┏━━

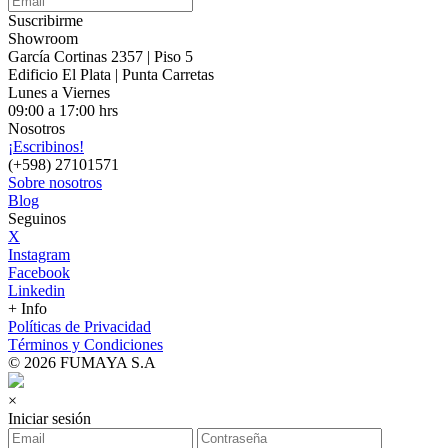
Suscribirme
Showroom
García Cortinas 2357 | Piso 5
Edificio El Plata | Punta Carretas
Lunes a Viernes
09:00 a 17:00 hrs
Nosotros
¡Escribinos!
(+598) 27101571
Sobre nosotros
Blog
Seguinos
X
Instagram
Facebook
Linkedin
+ Info
Políticas de Privacidad
Términos y Condiciones
© 2026 FUMAYA S.A
×
Iniciar sesión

┗━━

**Work task**.
Write out all the material above exactly, with no image carried over.

**Answer area**.
Suscribirme
Showroom
García Cortinas 2357 | Piso 5
Edificio El Plata | Punta Carretas
Lunes a Viernes
09:00 a 17:00 hrs
Nosotros
¡Escribinos!
(+598) 27101571
Sobre nosotros
Blog
Seguinos
X
Instagram
Facebook
Linkedin
+ Info
Políticas de Privacidad
Términos y Condiciones
© 2026 FUMAYA S.A
×
Iniciar sesión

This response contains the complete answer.